More than words can describe

By | January 27, 2010


Anna Zizi gets a drink of water after members of a Mexican search-and- rescue team pulled her alive Jan. 19 from the rubble in Port-au-Prince, Haiti, after the devastating Jan. 12 earthquake. (Catholic News Service | Paul Jeffrey)

Jeffrey shot a series of photographs as rescuers extricated Zizi from the rubble, but the most powerful image was a tight shot of Zizi’s face, covered with dust and debris. Now free from the piles of broken metal and concrete, her eyes were shut and mouth open as she lay on a cot, sipping water from a plastic bottle.
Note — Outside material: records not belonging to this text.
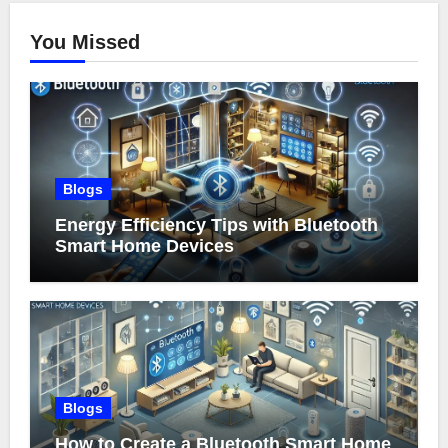
You Missed
Blogs
Energy Efficiency Tips with Bluetooth
Smart Home Devices
Blogs
How to Create a Bluetooth Smart Home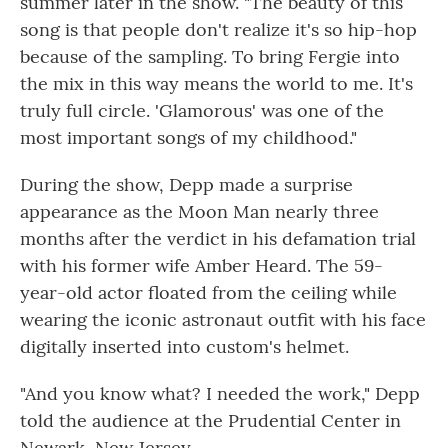
summer later in the show. "The beauty of this
song is that people don't realize it's so hip-hop
because of the sampling. To bring Fergie into
the mix in this way means the world to me. It's
truly full circle. 'Glamorous' was one of the
most important songs of my childhood."
During the show, Depp made a surprise
appearance as the Moon Man nearly three
months after the verdict in his defamation trial
with his former wife Amber Heard. The 59-
year-old actor floated from the ceiling while
wearing the iconic astronaut outfit with his face
digitally inserted into custom's helmet.
"And you know what? I needed the work," Depp
told the audience at the Prudential Center in
Newark, New Jersey.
The frame, in perfect focus, suggested to viewers the terrible ordeal that Zizi must have experienced. First, the ground shaking violently underneath her feet as she stood, sat or kneeled somewhere inside the cathedral. Then the sound of objects falling from the walls and finally the walls themselves caving in on her.

The cries of suffering and death, ringing in her ears for seven days, will likely haunt Zizi for a long time; longer than the injuries to her hip and leg.

But just as the indelible photograph captured the misery experienced by the frail Haitian woman, it also encapsulates hope. Rescuers searched for hours on end, day after day, before finally locating and rescuing Zizi and her fellow survivors. In a subsequent image, Jeffrey photographed the tears of joy on rescuers’ faces. Their enduring hope and prayers were rewarded in the best way possible.

The bottle of water, gently touching Zizi’s dry, cracked lips, symbolizes the relief that the world is now offering to the Haitian people and the hope that, through an unprecedented response and long-term commitment to recovery, this sinfully poor country can escape the shackles of economic and government tyranny that it has endured for two centuries.

From a Christian perspective, the photo is a powerful metaphor on which we can meditate. Numerous Scripture versus can be linked to it, especially the Gospel passage, “I was thirsty and you gave me drink…” (Matthew 25:35). By comforting Zizi (and by extension the Haitian people), we comfort our Lord, Jesus Christ.

According to Catholic News Service, the first words out of Zizi’s mouth, upon being pulled from the debris by rescuers, were, “I love you.”

What more reward do we need to continue giving all we can to help Zizi and the Haitian people as they recover from the nightmare of Jan. 12?